Visual-Attention-Network/SegNeXt

Encoder-Decoder downsample 1/8x, is too coarse to produce 'seg_logits'

chenxinfeng4 opened this issue · 3 comments

I have the original input feature 830(H)x1280(W), but find seg_logits is downsampled to 1024(Channel)x104(H)x160(W) feature map in ham_head. It's too coarse.
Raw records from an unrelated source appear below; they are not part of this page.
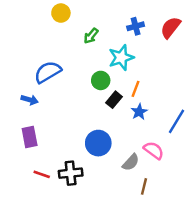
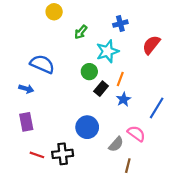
red semicircle: (171, 27) -> (151, 45), moved
blue semicircle: (48, 72) -> (42, 64), turned 55

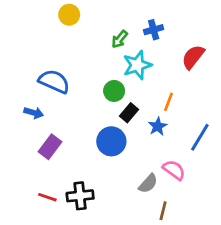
green arrow: (81, 32) -> (120, 39), moved
orange line: (120, 79) -> (169, 102), moved
purple rectangle: (26, 122) -> (50, 147), moved, turned 48
blue circle: (87, 127) -> (111, 141), moved

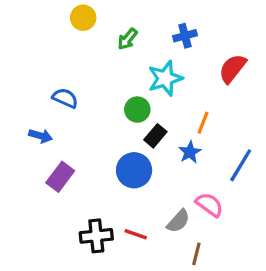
green arrow: (120, 39) -> (127, 39), moved
blue semicircle: (54, 81) -> (65, 98), size x0.7
red line: (47, 197) -> (136, 234), moved

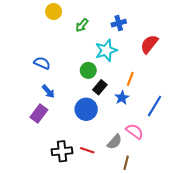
blue arrow: (41, 136) -> (48, 91), moved, turned 32

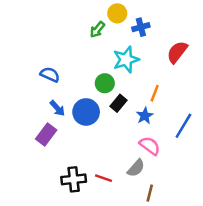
yellow circle: (54, 12) -> (117, 13), moved
blue circle: (86, 109) -> (86, 112), moved
pink semicircle: (134, 131) -> (150, 146), moved

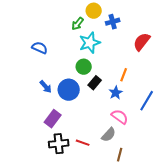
cyan star: (126, 60) -> (90, 43), moved
blue semicircle: (50, 75) -> (40, 48), moved
purple rectangle: (46, 134) -> (53, 119), moved

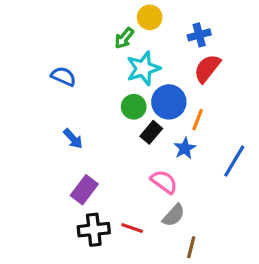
blue cross: (113, 22) -> (199, 35), moved
red semicircle: (142, 42) -> (207, 68), moved
blue circle: (69, 90) -> (169, 102), moved
pink semicircle: (120, 117) -> (164, 182), moved

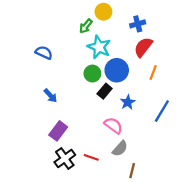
cyan star: (143, 68) -> (99, 47), turned -30
orange line: (198, 120) -> (153, 72), moved
black cross: (94, 230) -> (65, 159), turned -30

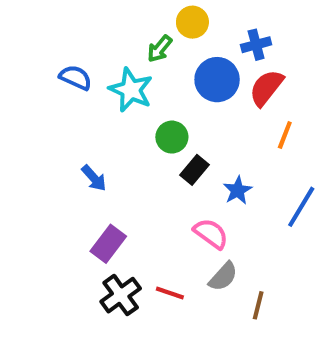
cyan star: (99, 47) -> (131, 90), moved
blue semicircle: (44, 53) -> (75, 78), moved
blue circle: (117, 70) -> (217, 80), moved
brown line: (132, 171) -> (258, 305), moved

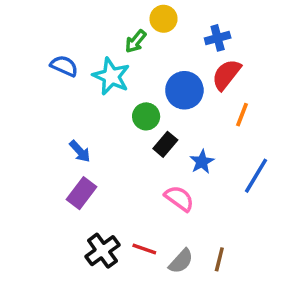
blue circle: (217, 80) -> (184, 90), moved
purple rectangle: (108, 244) -> (82, 193), moved
gray semicircle: (223, 277) -> (181, 261), moved

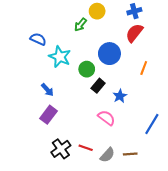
blue cross: (218, 38) -> (134, 11), moved
red semicircle: (226, 75) -> (134, 33), moved
cyan star: (111, 76) -> (60, 57), moved
blue line: (256, 176) -> (152, 124), moved
brown line: (219, 259) -> (130, 154), turned 72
你可以看到 在分割时,动物的边界不是很清晰。这可能是降采太多导致。希望提供指导。

Plus, you will see too many background occuping the image, which is hard to optimize the other class-segmentation. How to optimize the model to overcome this issue. For example the class_weight?

image

# tools/dist_train.sh segnext.large.ratmetric.py 4
# python tools/train.py segnext.large.ratmetric.py
_base_ = [
    'local_configs/segnext/large/segnext.large.512x512.coco_stuff164k.80k.py'
]

num_classes = 3
# load_from = None
load_from = 'work_dirs/segnext.large.ratmetric/latest.pth'

model = dict(
    backbone=dict(init_cfg=dict(type='Pretrained', checkpoint='pretrained/segnext_large_512x512_ade_160k.pth')),
    decode_head=dict(
        num_classes=num_classes,
        loss_decode=dict(
            type='CrossEntropyLoss', use_sigmoid=False, class_weight=[1.0/50, 1.0, 1.0], loss_weight=1.0))
)

runner = dict(type='IterBasedRunner', max_iters=6400)
checkpoint_config = dict(by_epoch=False, interval=800)
evaluation = dict(interval=800, metric='mIoU')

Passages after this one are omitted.